According to popular wisdom, Hugo Ferdinand Boss, founder of the Hugo Boss fashion brand, was responsible for designing Nazi Germany’s military uniforms, most notably the sleek, menacing black SS uniform. It’s one of those bits of trivia that most WWII buff know. To come clear right at the beginning, it’s not true. Boss did not design the infamous uniform, and probably not any other military clothing, either. He did manufacture them, however, being one of many companies to do so. In this article, we’ll look at the truth behind the story.
Hugo Ferdinand Boss (1885-1948) served as a corporal in World War I, then established a clothing company in 1923, initially producing traditional garments then expanding into work- and sportswear. At the time, the German economy was in ruins due to the war and the punitive reparations forced on the country by the Versailles Treaty. Boss’ company struggled and failed, leaving him with a mere six sewing machines after dealing with his creditors in 1931.
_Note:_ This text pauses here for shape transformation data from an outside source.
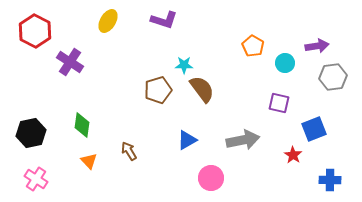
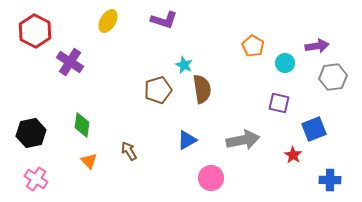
cyan star: rotated 24 degrees clockwise
brown semicircle: rotated 28 degrees clockwise
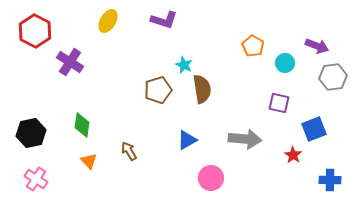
purple arrow: rotated 30 degrees clockwise
gray arrow: moved 2 px right, 1 px up; rotated 16 degrees clockwise
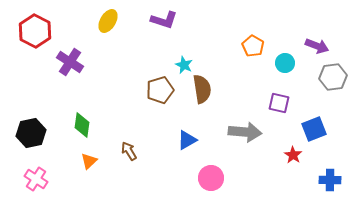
brown pentagon: moved 2 px right
gray arrow: moved 7 px up
orange triangle: rotated 30 degrees clockwise
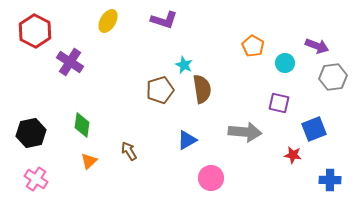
red star: rotated 24 degrees counterclockwise
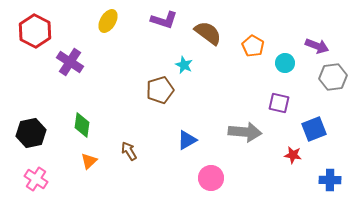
brown semicircle: moved 6 px right, 56 px up; rotated 44 degrees counterclockwise
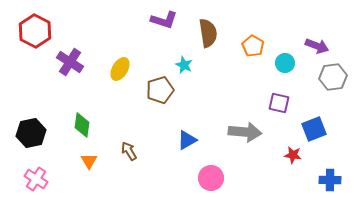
yellow ellipse: moved 12 px right, 48 px down
brown semicircle: rotated 44 degrees clockwise
orange triangle: rotated 18 degrees counterclockwise
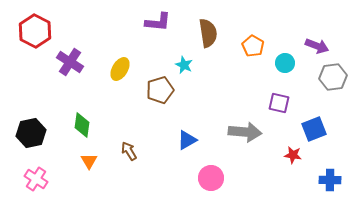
purple L-shape: moved 6 px left, 2 px down; rotated 12 degrees counterclockwise
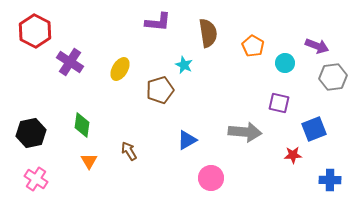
red star: rotated 12 degrees counterclockwise
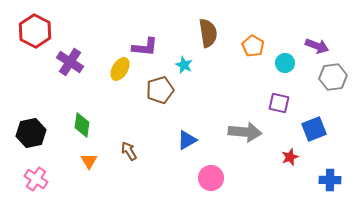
purple L-shape: moved 13 px left, 25 px down
red star: moved 3 px left, 2 px down; rotated 18 degrees counterclockwise
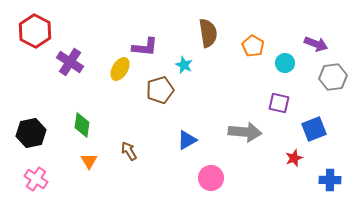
purple arrow: moved 1 px left, 2 px up
red star: moved 4 px right, 1 px down
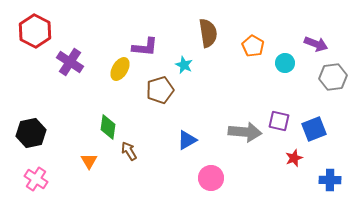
purple square: moved 18 px down
green diamond: moved 26 px right, 2 px down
At the time Boss joined, the Nazi Party was increasing its influence by leaps and bounds. Part of the decision was pragmatic: as a party member with industry experience, he had already manufactured some brown SA uniforms in the past, he could secure some commissions for himself. It’s also quite possible that Boss, like many German businessmen at the time, felt that only Hitler could fix the country’s economy.
A 2011 study commissioned by the Hugo Boss company to objectively assess its own past suggests that he might also have believed in Nazi ideology, though the exact nature of his private political views is unknown. Whatever his reasons, hitching his cart to the Nazis paid off: he became a regular supplier of SA, SS, Hitler Youth and military uniforms, making 1,000,000 Reichsmark (some $400,000 at the time) in 1940 alone. Note that as far as it can be determined, neither he nor his employees designed any of them.
During the war, the company employed 140 forced laborers (mainly women) and, for a time, 40 French POWs to round out its workforce. Conditions for these workers were questionable at best with poor hygiene, no medical care and little food, though Boss tried to improve on the last one by trying to get them additional provisions. While some company officials treated the women very harshly, it would appear that Boss personally felt at least a little bit of compassion and responsibility for these people and provided them with conditions that were somewhat better than most other forced laborers experienced.
One notable case is that of Josefa Gisterek, a Polish woman. In December 1941, she tried to go home to her family without a vacation permit but was captured by the Gestapo, taken to Auschwitz and severely beaten. When Boss found out where she was, he used his Nazi contacts to have her returned to the factory. Once back, Gisterek was assigned to a devout Nazi foreman who overworked her to the point of physical breakdown and she had to be given a three-month medical leave to recover. When that time was drawing to a close, Gisterek committed suicide rather than go back to the factory. After learning about this, Boss not only paid for her funeral, but also covered the travel expenses of attending family members, a gesture no other factory owner would have done for forced laborers.
After the war, Hugo Boss had to undergo the denazification process. He was found to be an “activist” and a “supporter and beneficiary of National Socialism.” He was stripped of his voting rights, his right to own a business and was charged a heavy fine of 100,000 German Marks. After an appeal, he was reclassified as a “follower,” a lesser category. The company was taken over by his son-in-law Eugen Holy and Hugo Boss died of medical complications arising from a tooth abscess in 1948.
At this point, you might ask who actually designed the SS uniforms if it wasn’t Hugo Boss. The uniform had two creators: Karl Diebitsch, an SS officer with formal art training who also designed numerous other pieces of Nazi regalia, and graphic designer Walter Heck. Heck’s exact contributions are unknown but it’s certain that he created the distinctive SS symbol comprised of two lightning-like Germanic Sig runes. The symbol that became a mark of terror and one of the foremost emblems of the Nazi regime was first featured on a lapel pin designed by him in 1929, for which he was paid 2.50 Reichsmark (about 25 cents).